Here’s an unexpected way to show your appreciation for history: in two years’ time, you might be able to take a cruise on an exact replica of the Titanic—a ship called, well, Titanic II.
The brainchild of Australian billionaire Clive Palmer, the ship was initially meant to be completed this year, but was delayed. Palmer has confirmed that he is still committed to the project, with a maiden voyage set for 2018. (Hopefully, unlike the original, there will be many more voyages after that.)
The ship will have practically the same dimensions of the original Titanic, which would be on the smaller side of modern cruise ships. (Shrewdly, it will have more lifeboat capacity than the original—2,700 places versus the original 1,187.)
Reflecting the shifts in the shipbuilding industry since the Titanic’s day, instead of Belfast-based Harland and Wolff, the Titanic II will be built in China’s CSC Jinling Shipyard in Jiangsu. The new ship is estimated to cost around £300 million ($435 million), which is about 10 times the original, accounting for inflation (the Titanic cost £1.5 million, or around £35 million in today’s money).
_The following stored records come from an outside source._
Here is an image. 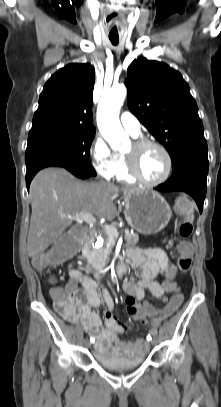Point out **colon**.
<instances>
[{
	"label": "colon",
	"instance_id": "colon-1",
	"mask_svg": "<svg viewBox=\"0 0 221 407\" xmlns=\"http://www.w3.org/2000/svg\"><path fill=\"white\" fill-rule=\"evenodd\" d=\"M175 209L182 217V222L178 227V234L181 237H188L193 231L194 209L191 201L180 196L176 200ZM87 232L83 222H76L72 225L71 230H66L65 234L59 235V240L56 246H53V252H44L43 256L36 254L34 256V265L36 272H42L43 268H60L61 261H70L71 255H78L82 239H86ZM195 249L194 242L190 239H181L178 246V266L167 265L165 269L164 284L166 286H175L177 284L176 277H179L180 270L187 272L192 264V255ZM180 269V270H179ZM54 300V307L60 315L69 313L71 308L79 300L78 294L74 290L68 288L54 287L51 290ZM185 297L182 292H174L167 305H163L162 309L158 305H137L135 310L131 311V316L136 322H150L154 317H167L168 314L178 313L181 304H184Z\"/></svg>",
	"mask_w": 221,
	"mask_h": 407
}]
</instances>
The maiden voyage, too, will differ from the original Southampton to New York route. The Titanic II will travel from Jiangsu to Dubai.
In explaining the rationale behind his endeavor to the Telegraph last year, Palmer was candid:
Why build the Titanic? Why go to the moon? Why do the Yankees play the Red Socks? Why did Christopher Columbus discover the Americas? Because they could, and I can, and we can build the Titanic.
Though some of the relatives of the 1,500 victims of the Titanic condemned Palmer’s project as insensitive, the overall reaction appears to be positive, and profitable: according to Palmer’s company, Blue Star Line, travelers have offered to part with vast sums for a berth on the new Titanic’s maiden voyage.